If you don’t attend the wedding, do you have to send a gift?
The short answer, is yes. The couple invited you with full intentions that you would be joining them to celebrate, and sending a gift is the proper thing to do.
With that in mind, “A lot of my clients aren’t asking for gifts anymore,” explains Hamilton. “They’re keeping sustainability in mind, and asking for guests to donate to a charity of their choice or the couple’s, or opting out of gifts altogether. Some couples just want to celebrate and offer an amazing experience to their family and friends with nothing in return.”
However, should that not be made clear on the invitation or wedding website, a gift is undoubtedly the elegant gesture, even if you are unable to attend the event.
Do you need to buy something on the registry?
“If you know the couple well enough to find something that’s fabulous off the registry, go for it,” Easton says. “For instance, if they love Portofino and you get them a gorgeous painting, that’s amazing. But don’t do any guesswork. If you are stressed about thinking of what to get, registries are gift-giving made easy.” The couple registered only for things they loved, wanted, or needed—it’s best to stick to their wishlist.
If you shop the registry too late and find that little you’d gift remains, there are a few ways to approach it. You’ll frequently find that single pieces of a couple’s desired china pattern, glassware set, cookware packages, and objet remain on the registry—meaning that the couple is an item short of some of their favorite things. “I actually think it’s fun to give a hodge podge,” Blum says. But there’s only one chic way to do that: Pick up all the scraps until they amount to $350-$500, then send a cheeky yet thoughtful note along with the more random assortment.
“If the registry has nothing left on it, gift them a dinner at a fine dining property they love– or use the venue as a way to dictate a creative gift off-registry,” Hamilton advises.
As for foolproof off-registry items that work every time, Hamilton recommends a good set of knives. “Nobody ever wants to spend the money on amazing knives for cooking. But, when you give someone great knives, you’re supposed to give them a penny for each knife for good luck. They should be packaged carefully with pennies in a satchel; explain that while this gift is traditionally bad luck, you’ve gone ahead and counteracted that.
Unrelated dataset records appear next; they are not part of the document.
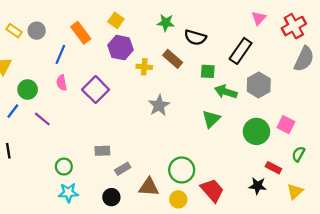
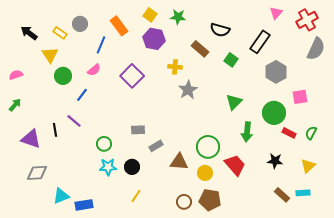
green star: (166, 23) -> (178, 17), moved
yellow rectangle: (14, 31) -> (60, 33), moved
yellow cross: (144, 67) -> (175, 67), moved
green square: (208, 71) -> (231, 60), turned 32
pink semicircle: (62, 83) -> (94, 70), moved, turned -120
green circle: (28, 90) -> (63, 76), moved
green arrow: (226, 92) -> (247, 132), moved, turned -102
blue line: (13, 111) -> (82, 95), moved
purple line: (42, 119) -> (74, 121), moved
pink square: (286, 125) -> (300, 97), moved, turned -35
red rectangle: (273, 168) -> (289, 133), moved
black circle: (111, 197) -> (132, 167), moved

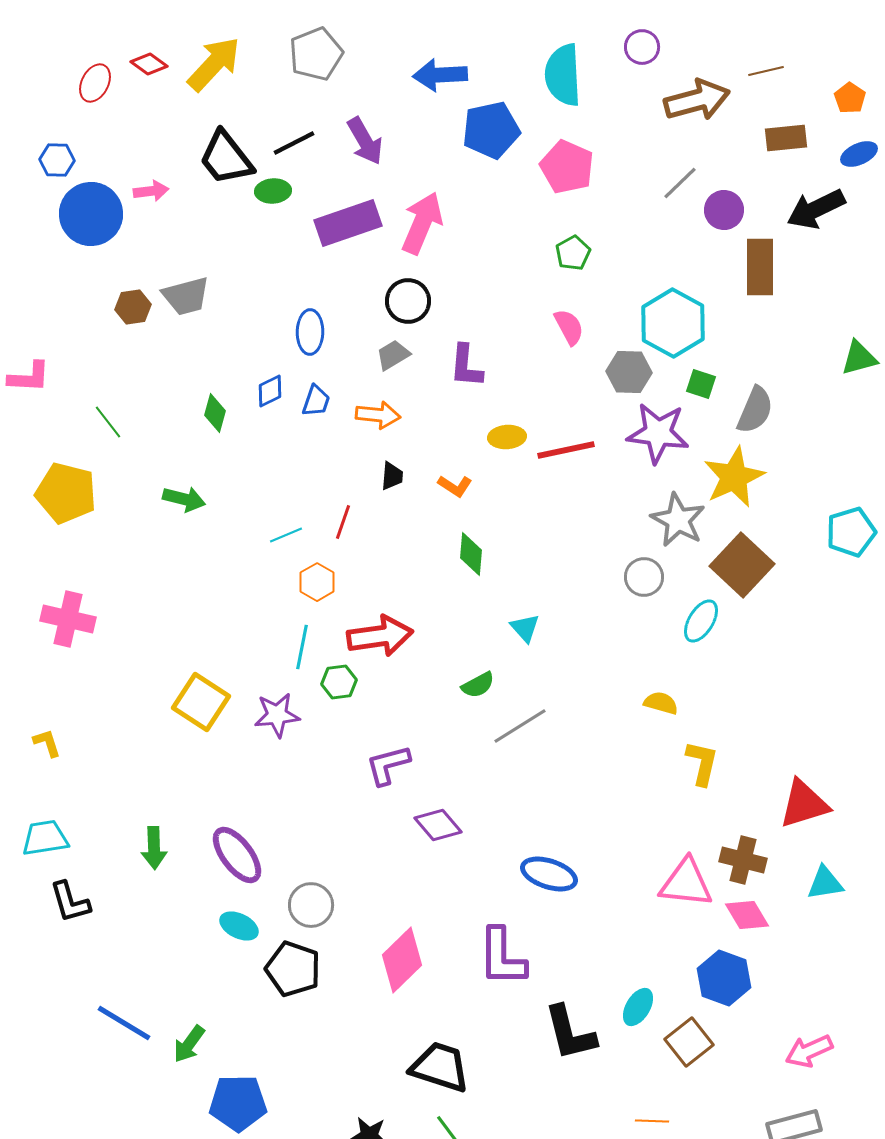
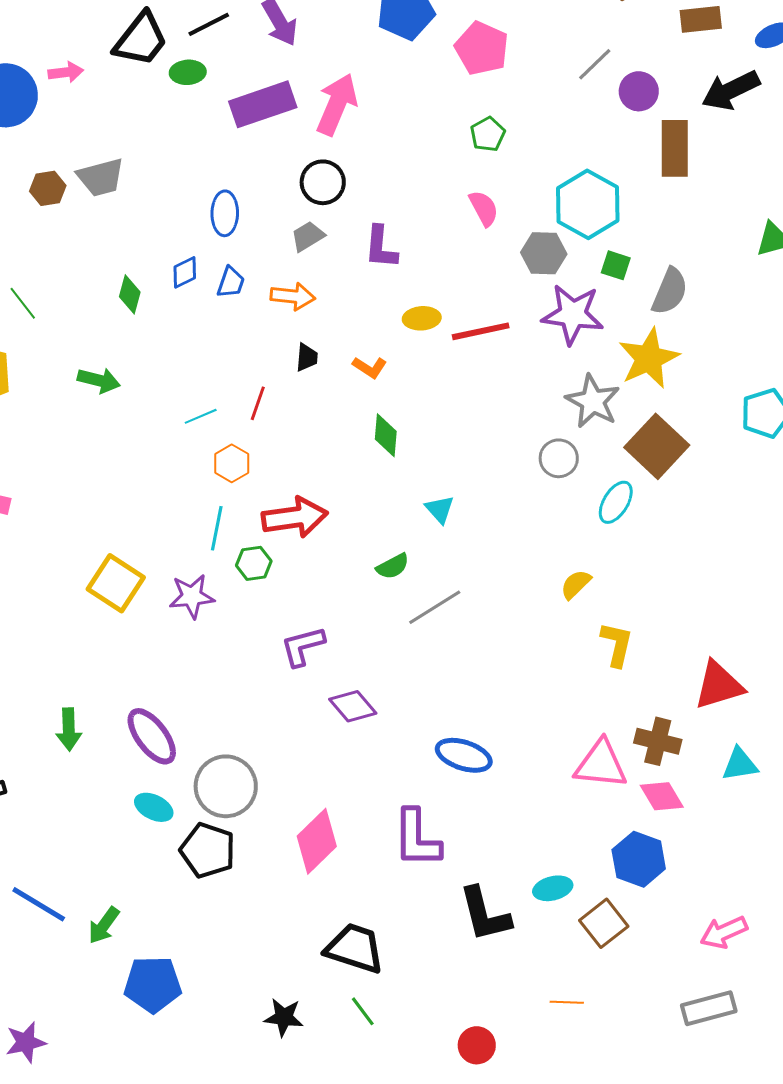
black trapezoid: (226, 158) -> (141, 39), turned -104
yellow semicircle: (661, 703) -> (576, 584), turned -60
gray circle: (311, 905) -> (226, 786), size x1.4
cyan ellipse: (638, 1007) -> (553, 888), turned 45

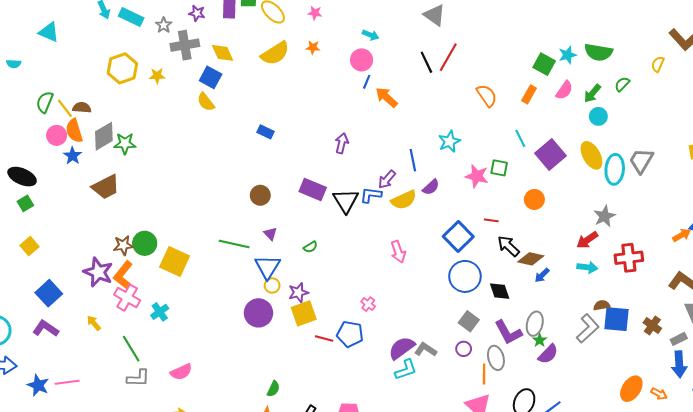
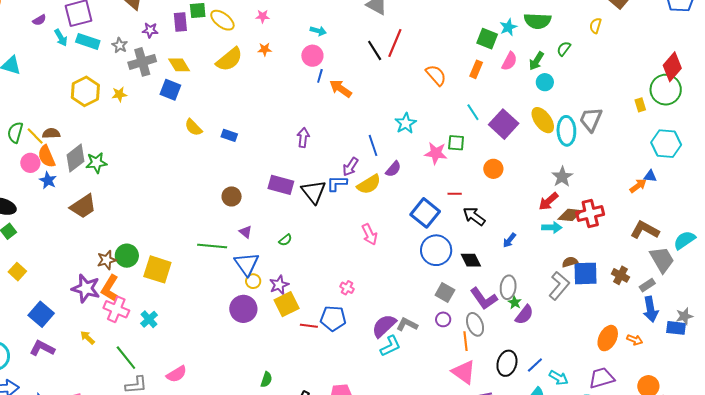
yellow semicircle: (206, 102) -> (193, 127), moved
brown diamond: (531, 259) -> (570, 215), moved

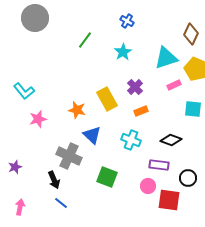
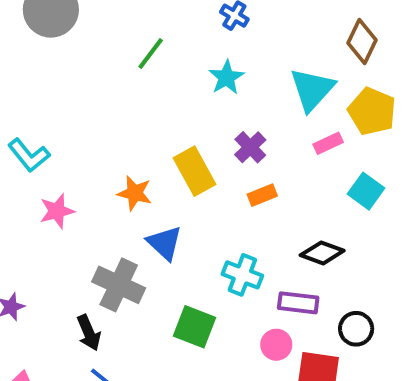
cyan triangle: (166, 58) -> (312, 89), turned -30
cyan square: (193, 109) -> (366, 191), turned 30
cyan cross: (131, 140) -> (242, 275), moved

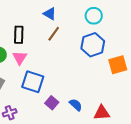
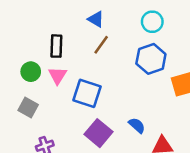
blue square: (33, 82) -> (87, 93), moved
purple square: (52, 103) -> (99, 133), size x1.5
blue semicircle: (76, 105) -> (137, 125), moved

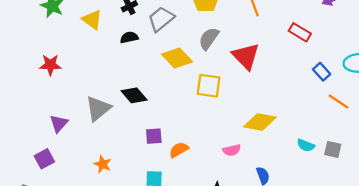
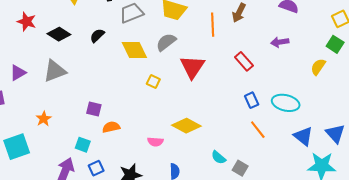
black semicircle: (129, 37) -> (97, 36), moved, turned -49
yellow square: (209, 86) -> (153, 82), size x0.6
black diamond: (134, 95) -> (59, 34), moved, turned -35

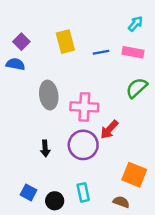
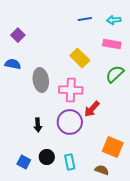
cyan arrow: (135, 24) -> (114, 20), turned -136
yellow rectangle: (65, 42) -> (80, 58), moved, turned -30
blue line: (101, 52) -> (85, 19), moved
blue semicircle: (15, 64) -> (13, 64), moved
black circle: (55, 201) -> (47, 157), moved

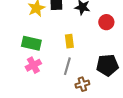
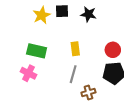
red circle: (106, 22) -> (113, 50), moved
pink cross: (33, 65) -> (28, 73), moved, turned -35

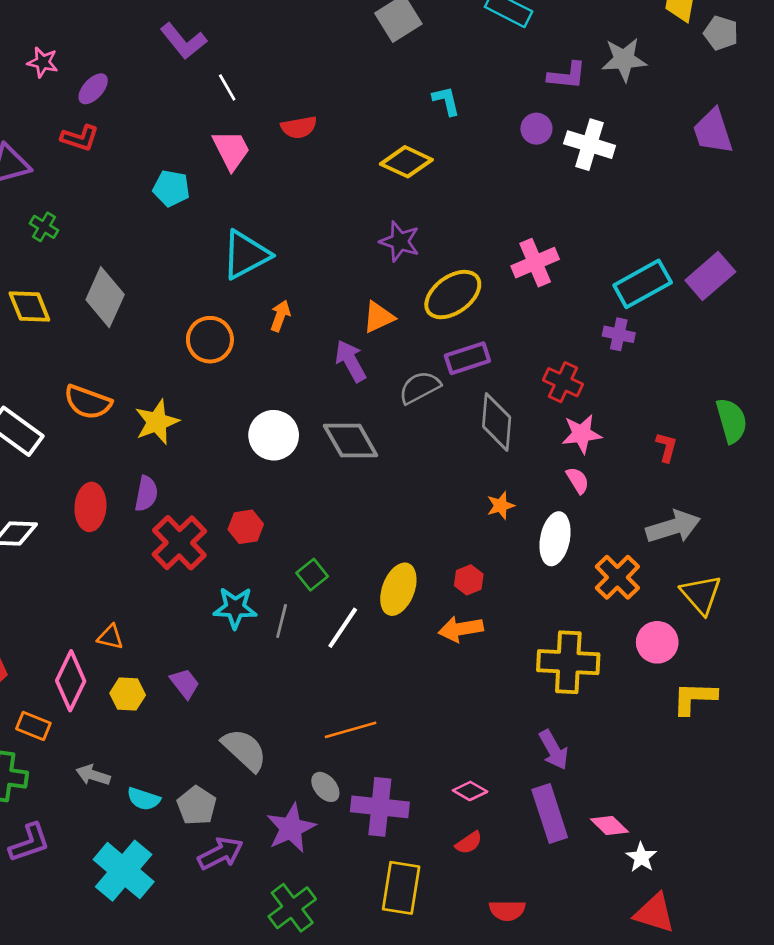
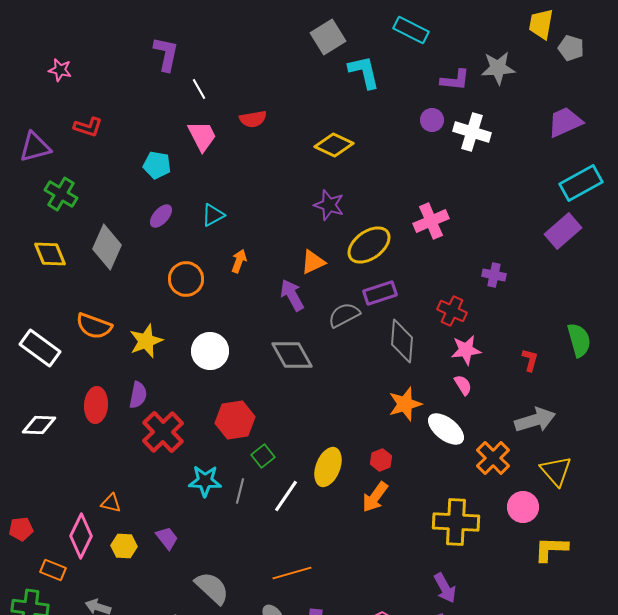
purple L-shape: (183, 41) -> (166, 54), turned -129
purple ellipse: (93, 89) -> (161, 216), moved
cyan L-shape: (446, 101) -> (364, 72), moved, size x1.5
purple trapezoid: (713, 131) -> (565, 122), turned 84
green cross: (44, 227) -> (61, 194), size x1.5
cyan triangle: (246, 255) -> (213, 215), size x0.6
cyan rectangle: (643, 284) -> (581, 183), moved
white circle: (274, 435) -> (210, 351), moved
orange star: (501, 506) -> (405, 404), size x1.6
red hexagon: (246, 527) -> (235, 420), moved, size x1.5
white ellipse: (555, 539) -> (446, 429), turned -63
orange arrow: (461, 629) -> (375, 497), turned -44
When they’re cooking quality meals at home, they’ll think of you and thank you later.”
As for Lynn Easton, she recommends something for entertaining rather than cooking. “Who doesn’t want a beautiful glass to drink anything out of, from milk to scotch?! You cannot go wrong with a set of crystal flutes, coupes, or low-ball glasses.” Make your off-registry gift that much more impressive by including a beautiful bottle of a spirit you’d serve in them.
Blum takes a more practical approach: a beautifully made wooden salad bowl and servingware. “Couples get more decanters than they know what to do with,” she explains. “This is something they’ll always need, but definitely isn’t anyone’s first choice to gift or register for.”
How long do I have to get the couple a gift?
According to Emily Post, you have one year. “But most people getting married today have no idea who Emily Post is,” Howser says. “You should technically be sending your gift to the couple, or coordinating for it to be sent at a time of their choice, before attending the wedding. If you need a bit of extra time, that’s fine—but if you leave it for more than a month or two after the wedding, they’ll assume you aren’t sending a gift.”